Reproduce the entries exactly, beginning with the line containing "el savings included with you" and ending with their last line, both included.

[Opening Supplied entries section]

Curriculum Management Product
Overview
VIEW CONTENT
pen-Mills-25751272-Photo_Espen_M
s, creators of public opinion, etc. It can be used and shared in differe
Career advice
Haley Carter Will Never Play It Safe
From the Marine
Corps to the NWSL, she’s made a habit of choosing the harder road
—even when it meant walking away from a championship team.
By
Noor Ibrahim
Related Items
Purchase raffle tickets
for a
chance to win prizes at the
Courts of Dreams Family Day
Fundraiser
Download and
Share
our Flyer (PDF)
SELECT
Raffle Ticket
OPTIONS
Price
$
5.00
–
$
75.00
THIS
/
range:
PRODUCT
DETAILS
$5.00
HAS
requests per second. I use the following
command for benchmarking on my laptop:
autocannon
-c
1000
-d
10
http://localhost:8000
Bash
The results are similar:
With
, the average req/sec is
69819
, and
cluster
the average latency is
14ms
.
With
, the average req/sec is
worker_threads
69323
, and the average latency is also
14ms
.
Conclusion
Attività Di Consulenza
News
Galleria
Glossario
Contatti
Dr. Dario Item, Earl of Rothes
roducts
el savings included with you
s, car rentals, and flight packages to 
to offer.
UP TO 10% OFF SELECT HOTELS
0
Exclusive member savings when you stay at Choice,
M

[Closing Supplied entries section]

Expected answer ->
el savings included with you
s, car rentals, and flight packages to 
to offer.
UP TO 10% OFF SELECT HOTELS
0
Exclusive member savings when you stay at Choice,
M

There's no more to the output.